Falling Commodity Prices
Oil is a commodity, but it is just one of many that are losing value as a result of falling demand. China is the world’s largest consumer of iron ore, lead, steel, copper and many other investment commodities. A slowdown in China’s economic growth has reduced its demand for all commodities, which has hurt commodity-exporting countries, such as Australia, Brazil, Peru, Indonesia and South Africa – all major exporters to China. The ensuing sharp decline in commodity prices threatens the global economy with deflationary pressures.
Reduction in Trade
China may not be the world’s economic engine, but it may very well be its trade engine. In 2014, China became the world’s leading trade nation, accounting for 10% of global trade. Its demand for imports has fallen nearly 15% in the first half of 2015. Countries that are dependent on trade with China will feel the impact on falling demand, which will spill over to countries that are not dependent on trade with China.

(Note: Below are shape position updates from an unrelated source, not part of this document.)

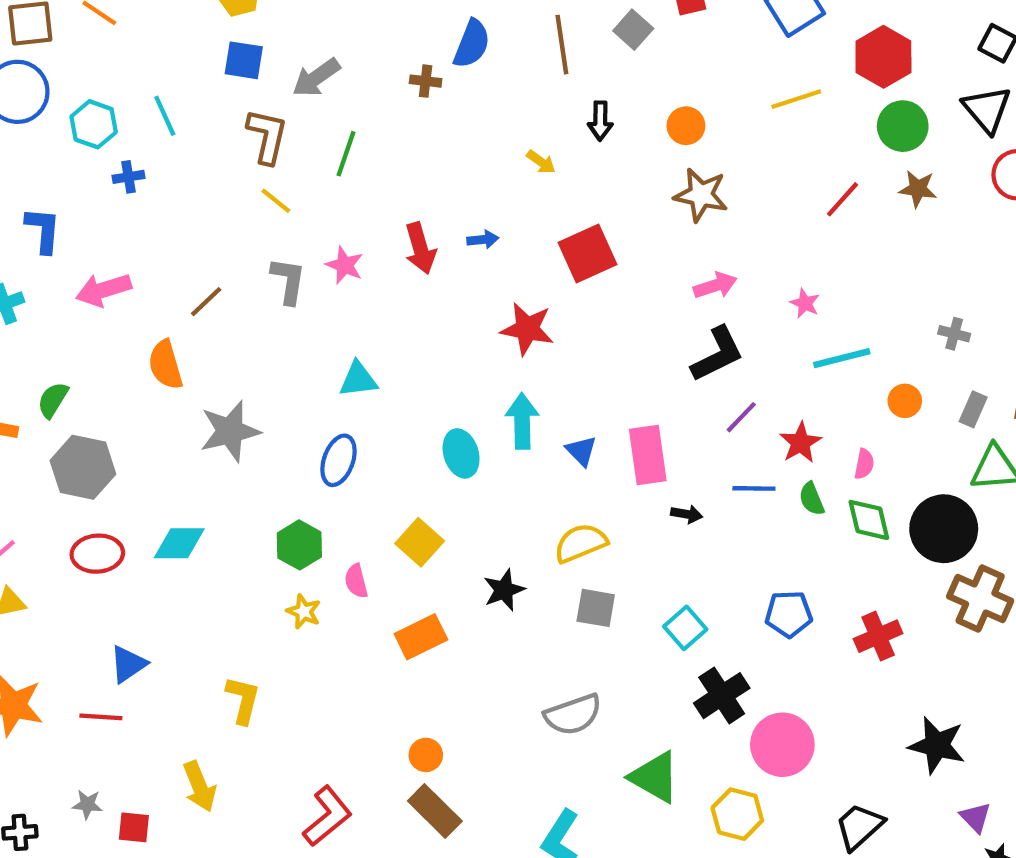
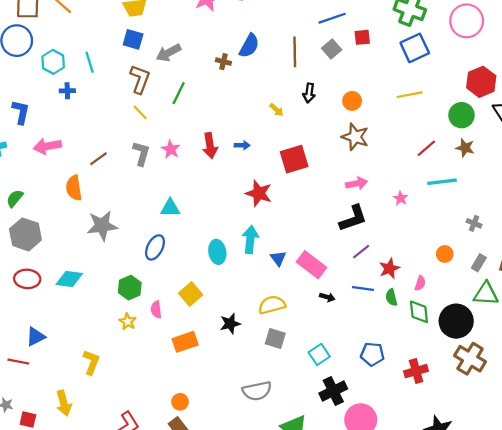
red hexagon: (883, 57) -> (481, 82), moved
cyan line: (842, 358) -> (442, 182), moved
pink rectangle: (648, 455) -> (311, 265), turned -52

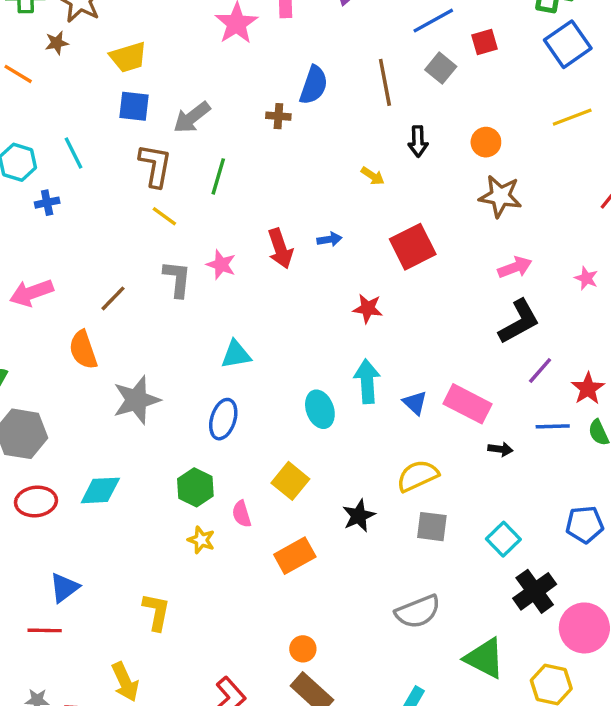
red star: (259, 193) -> (368, 308), size x0.7

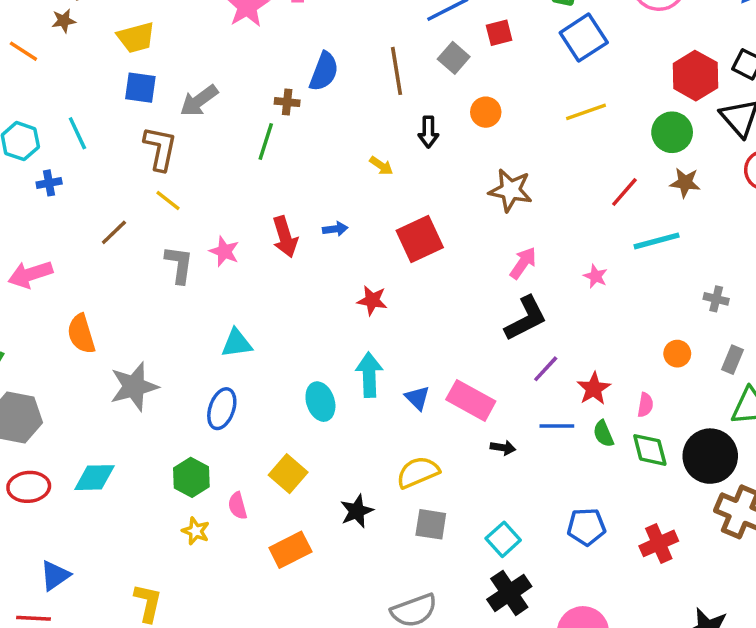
orange circle: (486, 142) -> (486, 112), moved
green line: (218, 176) -> (266, 141), moved
pink arrow: (515, 267) -> (523, 263), turned -36
brown line: (113, 298) -> (114, 232), moved
black cross: (535, 591) -> (509, 593), moved

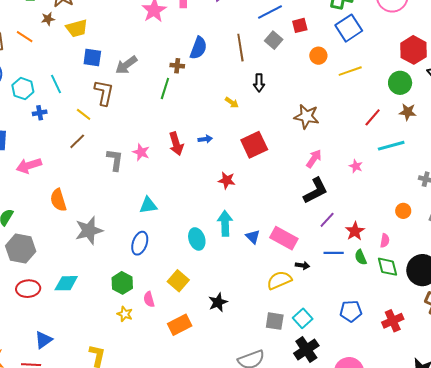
yellow trapezoid: (136, 37) -> (77, 28), moved
orange circle: (486, 112) -> (318, 56), moved
yellow line: (168, 200) -> (84, 114), moved
yellow semicircle: (418, 472) -> (279, 280), moved
gray square: (431, 524) -> (275, 321), moved

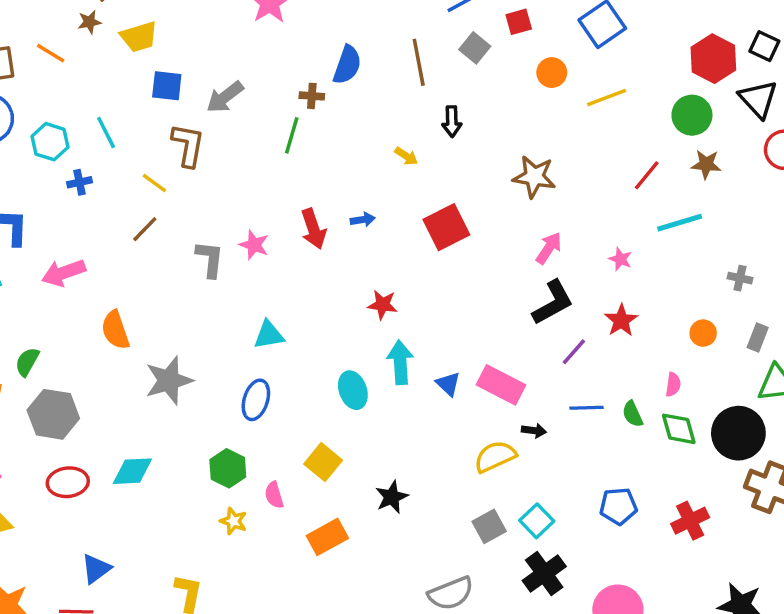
red star: (227, 180) -> (382, 305), moved
red star: (355, 231) -> (621, 320), moved
gray square: (275, 321) -> (489, 526), turned -36

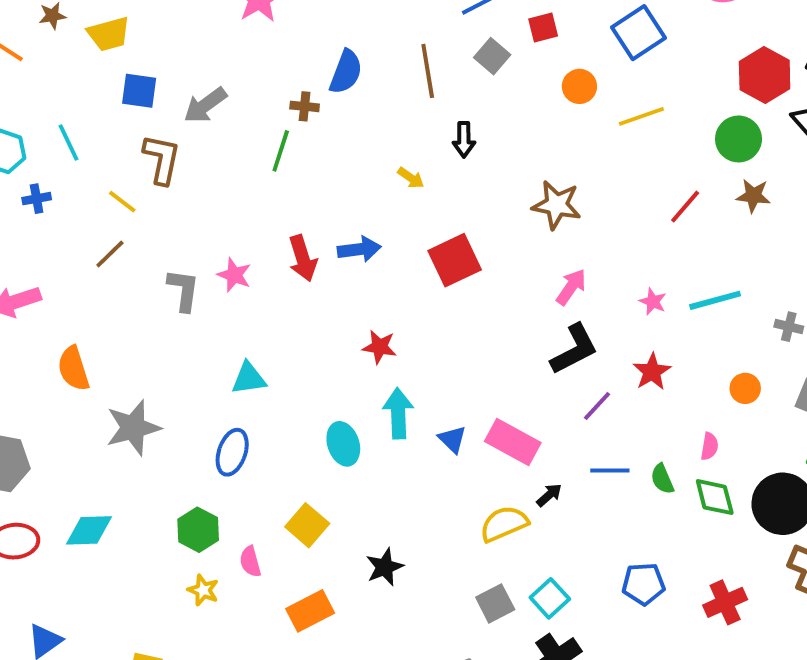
blue arrow: (363, 220) -> (359, 249), size x1.5
cyan line: (680, 223) -> (715, 300), moved
black arrow: (534, 431) -> (549, 495), turned -50

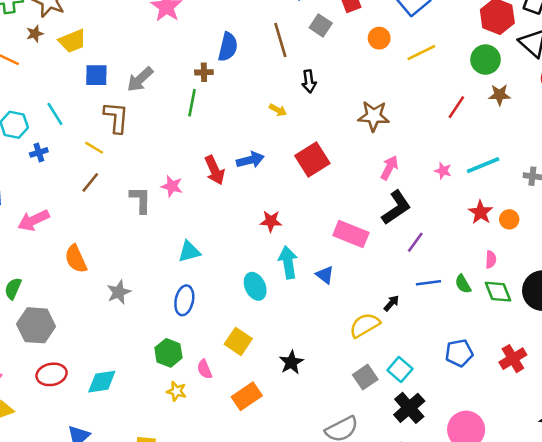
red star: (652, 372) -> (481, 212), moved
gray star: (133, 428) -> (119, 292), size x0.7
pink rectangle: (513, 442) -> (351, 234), moved
cyan diamond: (89, 530) -> (102, 382), moved

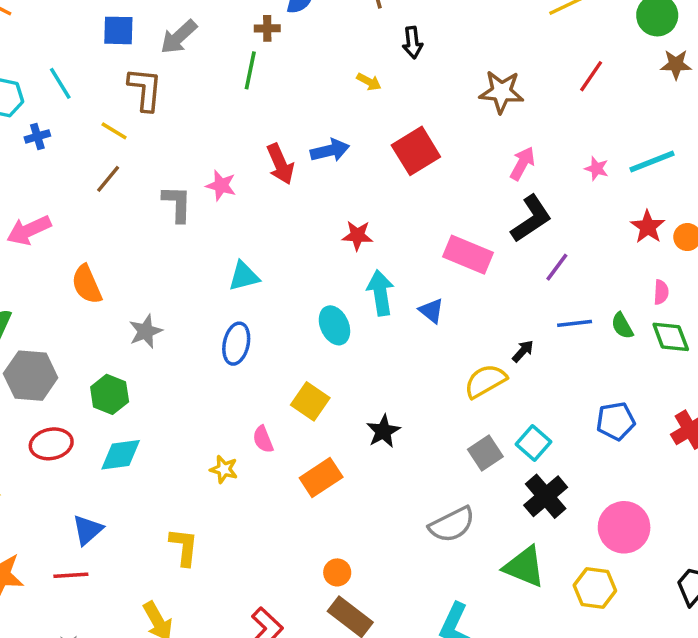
red line: (456, 107) -> (591, 76), moved
green hexagon: (168, 353) -> (110, 394), moved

The Corporate Domino Effect
Even for countries for which trade with China is a small blip on their gross national products (GDPs), the domino effect of falling demand will hit individual companies that have direct or indirect exposure to China. Some companies that sell products in China, such as Apple and Microsoft, are more directly exposed.
Other companies are indirectly exposed, but with a potentially severe impact. For example, John Deere sells farm equipment to countries in South America that have relied heavily on agricultural exports to China. When China’s demand for imports decreases, the demand for farm equipment will decrease. This will impact John Deere’s profits, which will ultimately impact the U.S. economy.
What to Expect
The wild gyrations of China’s stock markets should not be a concern. They have never been a good indicator of the state of the Chinese economy, and less than 1.5% of Chinese stocks are held by foreign investors.
Economists are more concerned with the weakening underpinnings of an economy built largely on the credit market and government investment. Without intervention by Chinese consumers to fuel the economy, there can’t be sustainable growth.
The larger concern is the possibility of a faltering Chinese economy leading to a loss of confidence in the global markets. If confidence disappears, it could lead to a global financial crisis that would dwarf the one in 2008. Many economists believe China will be able to implement some policies and controls that will stabilize the economy enough to stop its decline and continue to build a consumer-driven foundation for future growth.